◆ Data for review
..........
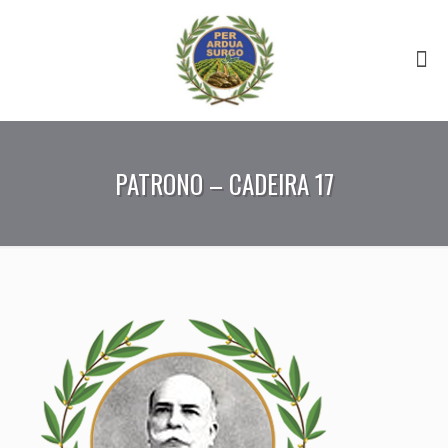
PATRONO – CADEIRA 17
..........
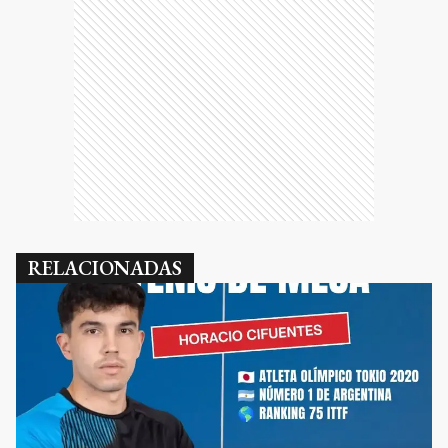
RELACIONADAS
..........
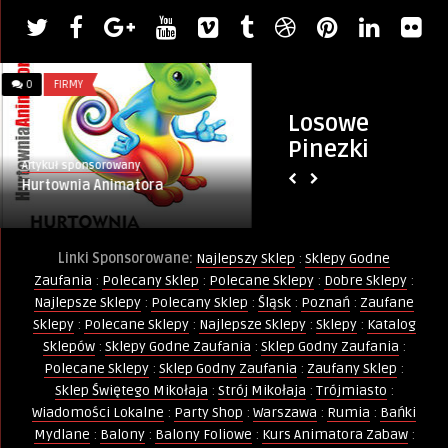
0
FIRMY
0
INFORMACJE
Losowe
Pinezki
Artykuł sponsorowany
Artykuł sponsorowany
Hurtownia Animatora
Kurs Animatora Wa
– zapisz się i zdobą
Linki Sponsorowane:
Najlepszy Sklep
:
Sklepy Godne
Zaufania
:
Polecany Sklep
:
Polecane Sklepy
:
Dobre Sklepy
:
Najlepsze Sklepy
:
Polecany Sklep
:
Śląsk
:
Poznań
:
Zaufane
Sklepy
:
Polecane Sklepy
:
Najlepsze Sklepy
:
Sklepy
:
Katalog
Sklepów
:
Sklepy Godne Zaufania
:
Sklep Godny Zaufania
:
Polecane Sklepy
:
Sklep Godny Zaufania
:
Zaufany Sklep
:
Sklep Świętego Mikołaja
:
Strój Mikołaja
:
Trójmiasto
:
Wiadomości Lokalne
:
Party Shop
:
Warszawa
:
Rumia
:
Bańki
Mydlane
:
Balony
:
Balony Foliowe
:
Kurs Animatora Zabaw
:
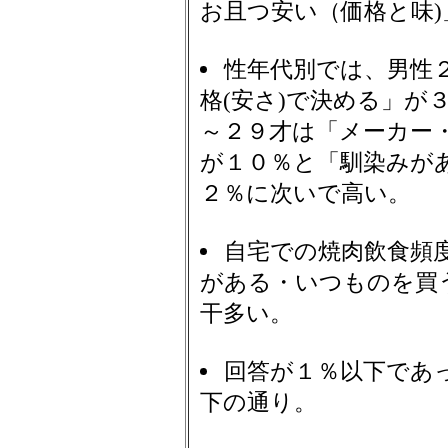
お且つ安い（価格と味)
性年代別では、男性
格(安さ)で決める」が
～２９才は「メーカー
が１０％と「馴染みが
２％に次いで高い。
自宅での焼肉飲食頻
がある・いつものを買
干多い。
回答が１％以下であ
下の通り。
..........
◆ Work required
Reply with one number only, the count of lines above that hold the string "Animatora".

◆ Answer space
3